/AgnosticBamCounter

counting of nucleotides at provided positions

Primary LanguageRustMIT LicenseMIT

AgnosticBamCounter (abc)

The goal was to have an agnostic examination of positions as I found e.g. PacBio HIFI read analysis of bamtools mpileup to be sometimes questionable.

Emanuel Schmid-Siegert
The Agnostic Bam Counter (abc) determines at a given positions the count of observed nucleotides. Simply supply a bed file with positions and obtains a tsv file with counts for each ATCG and reference if provided

abc 0.3.2
Emanuel Schmid-Siegert
The Agnostic Bam Counter (abc) determines at a given positions the count of observed nucleotides.
Simply supply a bed file with positions and obtains a tsv file with counts for each ATCG and reference if provided.
If a reference file is provided it evaluates further the reference and variant allele frequency.
This is though always a sum over all potentially multi-allelic site.

Note: 
 - one needs to supply single nucleotide positions and not a range
 - it will sort both, by chromosome and then position - this might pose problems with funky contig names!
 - it is similar to BED 0 based so a SAM position 1000 would translate to 999-1000


USAGE:
    abc [OPTIONS] --bam <BAM> --outfile <TSV> --positions <BED>

FLAGS:
    -h, --help       Prints help information
    -V, --version    Prints version information

OPTIONS:
    -b, --bam <BAM>            aligned short or long reads
    -o, --outfile <TSV>        the output file which will be in tsv format
    -p, --positions <BED>      A bed file with positions
    -r, --reference <FASTA>    if reference in fasta format provided, reference nucleotide 
                               is provided for each positions, otherwise NA
    -t, --threads <INT>        number of threads used in thread-pool for querying positions  [default: 1]

Limitations

  • the bed-file currently accepts only single nucleotide positions, no ranges.
  • systematic testing is not complete

Output

Example:

##	abc:	0.3.2											
##	author:	Emanuel Schmid-Siegert											
##	date:	Thu, 03 Aug 2023 06:57:33 +0200										
##	command:	target/debug/abc --bam test/test_mpileup.bam --positions test/test_mpileup.bed --outfile test/test_mpileup.out.tsv --reference test/test_ref.fa									
# chromosome	start	end	reference	A	T	C	G	ambigious	ins	del	depthVAF	RAF
21	10405200	10405201	C	0	2	55	0	0	0	0	57	0.03510.9649
21	10402985	10402986	A	340	1	2	0	0	0	0	343	0.00580.9913
17	1884	1885	C	0	0	20	0	0	0	0	20	0.0000	1.0000
17	1870	1871	C	0	0	18	0	0	0	0	18	0.0000	1.0000
17	1869	1870	C	0	0	18	0	0	0	0	18	0.0000	1.0000
17	303	304	C	0	0	17	0	0	0	0	17	0.0000	1.0000
17	302	303	G	0	0	0	17	0	0	0	17	0.0000	1.0000

The header contains the version and author of the program as well as the execution time and the used command.
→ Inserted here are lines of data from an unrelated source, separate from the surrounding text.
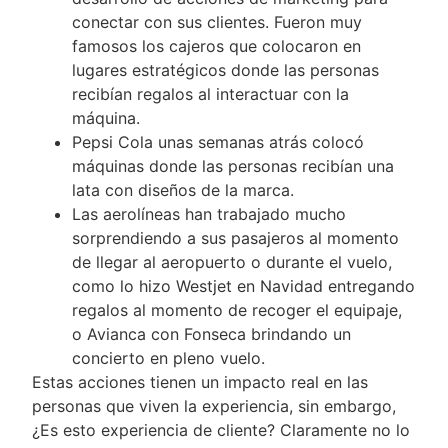
conectar con sus clientes. Fueron muy
famosos los cajeros que colocaron en
lugares estratégicos donde las personas
recibían regalos al interactuar con la
máquina.
Pepsi Cola unas semanas atrás colocó
máquinas donde las personas recibían una
lata con diseños de la marca.
Las aerolíneas han trabajado mucho
sorprendiendo a sus pasajeros al momento
de llegar al aeropuerto o durante el vuelo,
como lo hizo Westjet en Navidad entregando
regalos al momento de recoger el equipaje,
o Avianca con Fonseca brindando un
concierto en pleno vuelo.
Estas acciones tienen un impacto real en las
personas que viven la experiencia, sin embargo,
¿Es esto experiencia de cliente? Claramente no lo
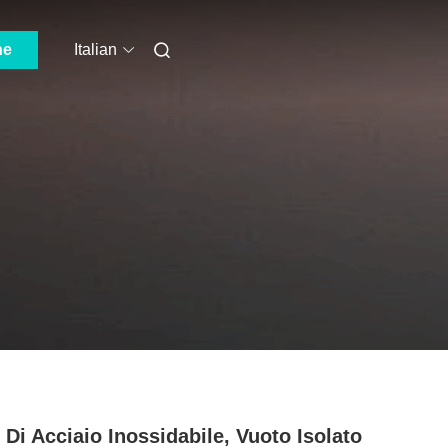
ne
Italian
 Di Acciaio Inossidabile, Vuoto Isolato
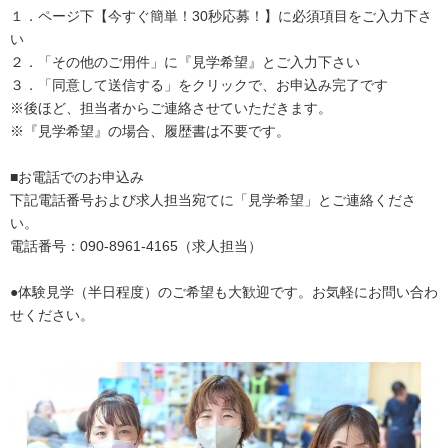
１．ページ下【今すぐ簡単！30秒応募！】に必須項目をご入力下さ
い
２．「その他のご用件」に『見学希望』とご入力下さい
３．「同意して送信する」をクリックで、お申込み完了です
※後ほど、担当者からご連絡させていただきます。
※『見学希望』の場合、履歴書は不要です。
■お電話でのお申込み
下記電話番号および求人担当宛てに「見学希望」とご連絡くださ
い。
電話番号：090-8961-4165（求人担当）
●体験見学（半日程度）のご希望も大歓迎です。お気軽にお問い合わ
せください。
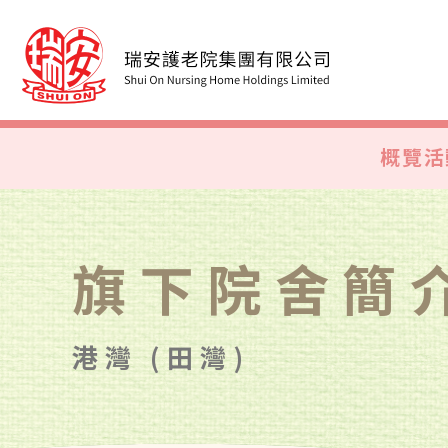
概覽
活
旗下院舍簡
港灣 (田灣)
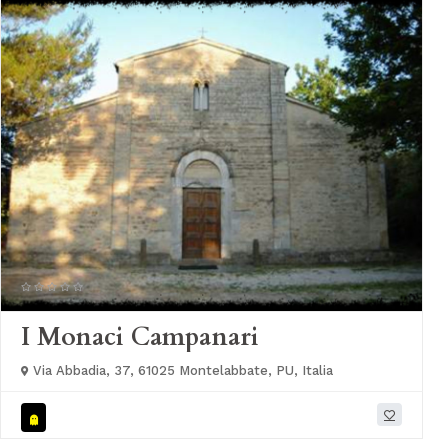
I Monaci Campanari
Via Abbadia, 37, 61025 Montelabbate, PU, Italia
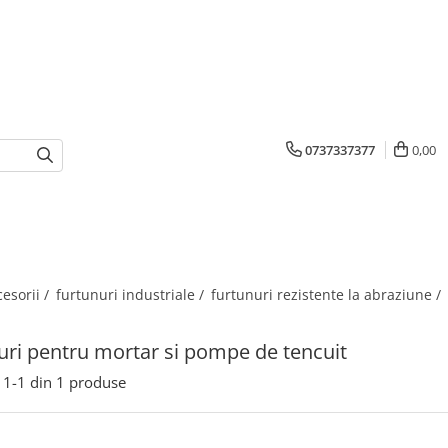
0737337377
0,00
cesorii /
furtunuri industriale /
furtunuri rezistente la abraziune /
uri pentru mortar si pompe de tencuit
1-
1
din
1
produse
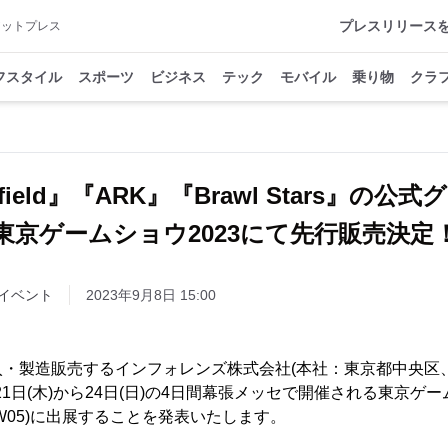
プレスリリース
アットプレス
フスタイル
スポーツ
ビジネス
テック
モバイル
乗り物
クラ
rfield』『ARK』『Brawl Stars』の公
東京ゲームショウ2023にて先行販売決定
イベント
2023年9月8日 15:00
・製造販売するインフォレンズ株式会社(本社：東京都中央区、
9月21日(木)から24日(日)の4日間幕張メッセで開催される東京ゲー
9-W05)に出展することを発表いたします。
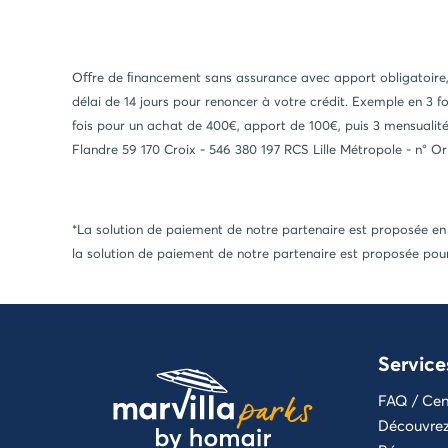
Oﬀre de ﬁnancement sans assurance avec apport obligatoire, 
délai de 14 jours pour renoncer à votre crédit. Exemple en 3
fois pour un achat de 400€, apport de 100€, puis 3 mensualit
Flandre 59 170 Croix - 546 380 197 RCS Lille Métropole - n° O
*La solution de paiement de notre partenaire est proposée en
la solution de paiement de notre partenaire est proposée pour
Service
FAQ / Cen
Découvrez 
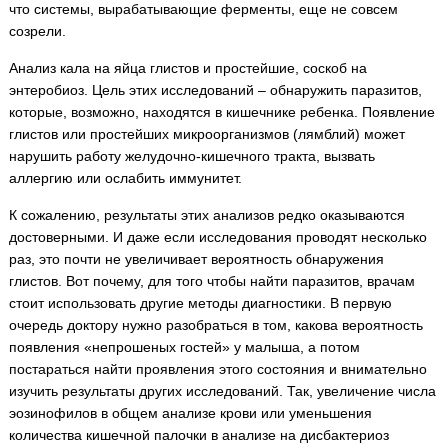
что системы, вырабатывающие ферменты, еще не совсем
созрели.
Анализ кала на яйца глистов и простейшие, соскоб на
энтеробиоз. Цель этих исследований – обнаружить паразитов,
которые, возможно, находятся в кишечнике ребенка. Появление
глистов или простейших микроорганизмов (лямблий) может
нарушить работу желудочно-кишечного тракта, вызвать
аллергию или ослабить иммунитет.
К сожалению, результаты этих анализов редко оказываются
достоверными. И даже если исследования проводят несколько
раз, это почти не увеличивает вероятность обнаружения
глистов. Вот почему, для того чтобы найти паразитов, врачам
стоит использовать другие методы диагностики. В первую
очередь доктору нужно разобраться в том, какова вероятность
появления «непрошеных гостей» у малыша, а потом
постараться найти проявления этого состояния и внимательно
изучить результаты других исследований. Так, увеличение числа
эозинофилов в общем анализе крови или уменьшения
количества кишечной палочки в анализе на дисбактериоз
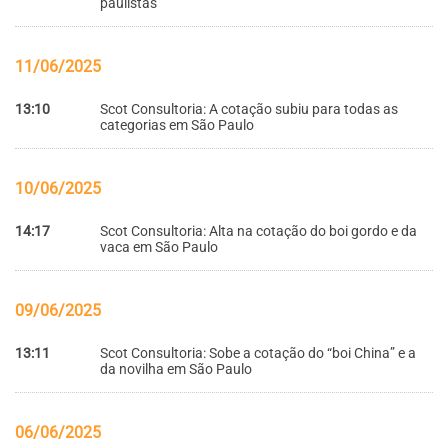
paulistas
11/06/2025
13:10
Scot Consultoria: A cotação subiu para todas as
categorias em São Paulo
10/06/2025
14:17
Scot Consultoria: Alta na cotação do boi gordo e da
vaca em São Paulo
09/06/2025
13:11
Scot Consultoria: Sobe a cotação do “boi China” e a
da novilha em São Paulo
06/06/2025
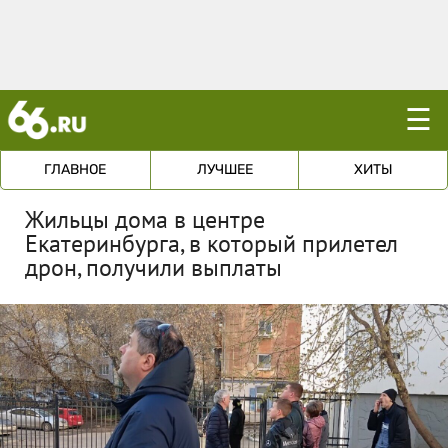
☰
ГЛАВНОЕ
ЛУЧШЕЕ
ХИТЫ
Жильцы дома в центре
Екатеринбурга, в который прилетел
дрон, получили выплаты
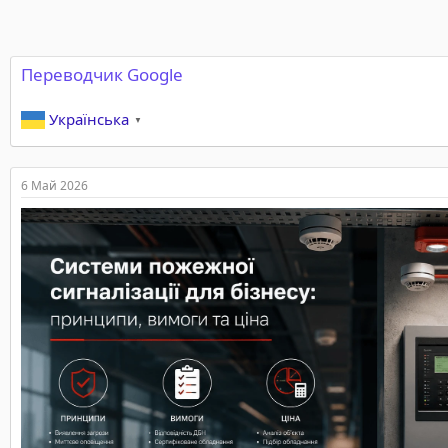
Переводчик Google
Українська
▼
6 Май 2026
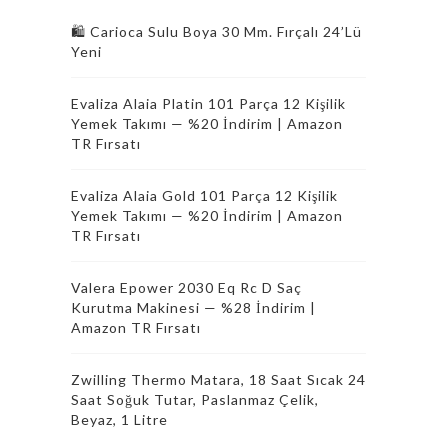
🛍️ Carioca Sulu Boya 30 Mm. Fırçalı 24’Lü
Yeni
Evaliza Alaia Platin 101 Parça 12 Kişilik
Yemek Takımı — %20 İndirim | Amazon
TR Fırsatı
Evaliza Alaia Gold 101 Parça 12 Kişilik
Yemek Takımı — %20 İndirim | Amazon
TR Fırsatı
Valera Epower 2030 Eq Rc D Saç
Kurutma Makinesi — %28 İndirim |
Amazon TR Fırsatı
Zwilling Thermo Matara, 18 Saat Sıcak 24
Saat Soğuk Tutar, Paslanmaz Çelik,
Beyaz, 1 Litre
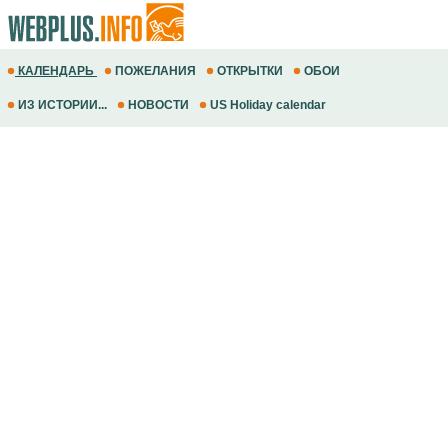
КАЛЕНДАРЬ
ПОЖЕЛАНИЯ
ОТКРЫТКИ
ОБОИ
ИЗ ИСТОРИИ...
НОВОСТИ
US Holiday calendar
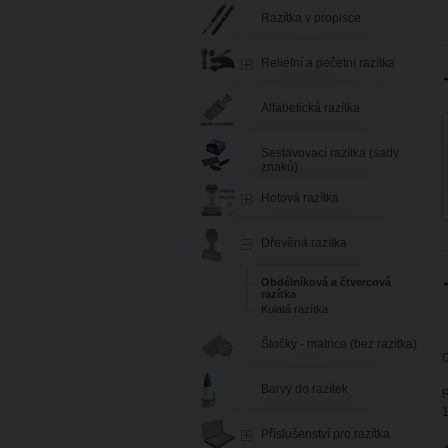
Razítka v propisce
Reliéfní a pečetní razítka
Alfabetická razítka
Sestavovací razítka (sady
znaků)
Hotová razítka
Dřevěná razítka
Obdélníková a čtvercová
razítka
Kulatá razítka
Štočky - matrice (bez razítka)
C
Barvy do razítek
R
Příslušenství pro razítka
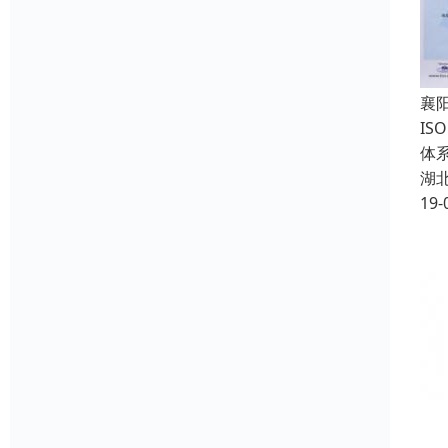
襄
I
体
湖
19-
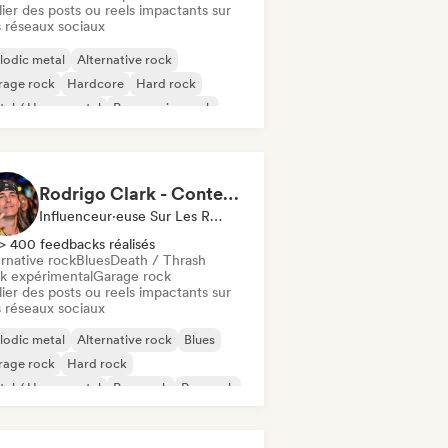
ier des posts ou reels impactants sur
 réseaux sociaux
lodic metal
Alternative rock
rage rock
Hardcore
Hard rock
al / Heavy metal
Progressive rock
nk Rock
Rodrigo Clark - Content Creator
Influenceur·euse Sur Les Réseaux Sociaux
> 400 feedbacks réalisés
rnative rock
Blues
Death / Thrash
k expérimental
Garage rock
ier des posts ou reels impactants sur
 réseaux sociaux
lodic metal
Alternative rock
Blues
rage rock
Hard rock
al / Heavy metal
Pop punk
Pop rock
We have then in the table the following columns:

  • contig/chromosome name
  • the start (0 based)
  • the end (0 based)
  • the reference nucleotide if reference was provided, otherwise "NA"
  • the count of As
  • the count of Ts
  • the count of Cs
  • the count of Gs
  • the count of ambigious based, e.g. N or X
  • number of reads with an insertion
  • number of reads with a deletion at that position
  • the depth at that position
  • VAF = variant allele frequency
  • RAF = reference allele frequency

Important: VAF and RAF are taking ** all ** modifications into account , as well insertion and deletions. It can happen that a VAF reported is actually the insertion or deletion event.